Étude d’un extrait du Genjô-Kôan

Atelier camp d’été à Dinant (Belgique) en 2011

“Etudier la Voie du Bouddha, c’est s’étudier soi-même.
S’étudier soi-même, c’est s’oublier soi-même,
S’oublier soi-même signifie être certifié par toutes les existences du cosmos.
Etre certifié par toutes les existences du cosmos
C’est se laisser dépouiller de son corps et de son esprit
Ainsi que du corps et de l’esprit d’autrui.”

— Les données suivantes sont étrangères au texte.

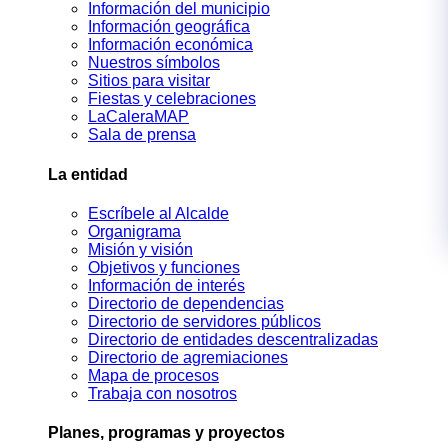
Información del municipio
Información geográfica
Información económica
Nuestros símbolos
Sitios para visitar
Fiestas y celebraciones
LaCaleraMAP
Sala de prensa
La entidad
Escríbele al Alcalde
Organigrama
Misión y visión
Objetivos y funciones
Información de interés
Directorio de dependencias
Directorio de servidores públicos
Directorio de entidades descentralizadas
Directorio de agremiaciones
Mapa de procesos
Trabaja con nosotros
Planes, programas y proyectos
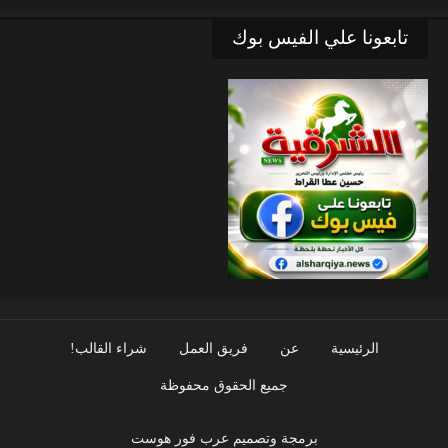
تابعونا علي الفيس بوك
الرئيسية
عن
فريق العمل
شراء القالب!
جميع الحقوق محفوظة
برمجة وتصميم عرب فور هوست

Traduit du japonais par Maître Taisen Deshimaru in « Le trésor du zen, textes de Maître Dogen » – Spiritualités vivantes ed. Albin Michel , mai 2003 – p 141-142.

La teneur du chapitre dans son ensemble étant plus spéculative, le choix fut de travailler sur cet extrait et non pas le texte entier : simplicité de l’énoncé, concision, perfection de sa forme, et surtout lien immédiat avec la pratique de Zazen : l’Eveil est la Présence. Avérée.

Nous étions un petit groupe : de 4 à 6…

L’objectif : Penser ensemble, dire, s’écouter et s’éclairer les uns les autres.
Penser à partir de la pratique et de l’expérience,

Dire : paroles du vécu, de son vécu, de son expérience, une parole habitée, essayer de déjouer le “réflexe” de la culture zen locale de parler de préférence par Koan ou citations de la parole des Maîtres.

Pour cela : se tenir autant que possible au plus près de la compréhension intime que nous avons. Ce qui suppose de la part des autres une écoute bienveillante de bodhisattva.

“S’étudier soi-même” :

Observation de soi. S’observer c’est déjà se “quitter” , s’éloigner de soi. Á un moment ou à un autre en zazen, presque immanquablement, cela se passe : oubli de soi.

Cela ne se décide pas, ça arrive.

Avec cet oubli disparaît le soi-même… le soi… le…

“S’oublier soi-même signifie être certifié par toutes les existences du cosmos” :

Chacun sait comment les arbres, les chants des oiseaux, la pâleur du ciel, le matin tôt à La Gendronnière par exemple en se rendant au dojo, nous “portent” vers zazen et nous amènent sur le zafu, créant de leur seule nature les meilleures conditions… pour que nous rejoignions notre nature, leur nature, le Cosmos ici et maintenant, là où nous sommes, sur le zafu.

Assis sur le zafu, se quitter soi-même laisse de la place aux autres. L’énergie de chacun, la présence de chacun agit puissamment et nous hisse en “dehors de soi-même”, c’est une aide très précieuse – Gratitude –

Puis, il n’y a plus personne à aider… puisqu’il n’y a personne… et réciproquement.

(Puis les pensées reviennent, l’ego se manifeste… puis disparaissent. Chaque zazen diffère.)

“S’oublier soi-même signifie être certifié par toutes les existences du cosmos” : ce n’est pas à partir du soi que les phénomènes sont attestés.

Il n’y a pas de soi en dehors de toutes les existences, sans toutes les existences : s’évanouit le statut d’exception du soi pour lui-même, i.e. : Exit l’ego.

Rien d’autre que cette attestation, même pas de soi, seulement attestation.

Exit le soi, donc : “Se laissant dépouiller corps et esprit et par la-même corps et esprit d’autrui” (par extension toutes les existences).

Corps et esprit comme condition sine qua non de la possibilité de l’ego, ici évanouis, libèrent la Présence….
Personne sur le zafu…

Travailler segment par segment a permis de parler à partir de la finesse des expériences , au plus près de ce qui est vécu, en zazen, dans les dojos et par extension à la vie de tous les jours.

Du conditionné à l’absolu, de l’absolu au conditionné.

Passages

Cet extrait du Genjô kôan est un chef d’œuvre d’enseignement : par sa construction “en escalier” ou step by step, Dogen nous accompagne et nous guide, nous, ses disciples lointains. On peut se prendre les pieds dans l’illusion d’une progression. On pourrait aussi l’entendre comme un mouvement où le soi irait à son “anéantissement” pour n’être que Présence pure et, par là même induire un idéalisme étranger au Zen de Dogen.

La pratique de zazen nous dit qu’il n’en est rien, que la force de l’enseignement de Dogen est d’approcher au plus près cette expérience.
Maître Dogen est “l’Ami de bien” qui trouve les mots…
Le Kôan comme Présence.

Hors des mots dualistes, qui partagent, séparent : La Présence insécable, infinie.
La forme : le kôan ne dit rien, il est simplement Présence. Le véritable poème ne dit rien, il est pure présence. Ni état, ni mode, ni lieu. Le temps de son énonciation, ici et maintenant, le poème nous “temps” la main pour réaliser la Présence.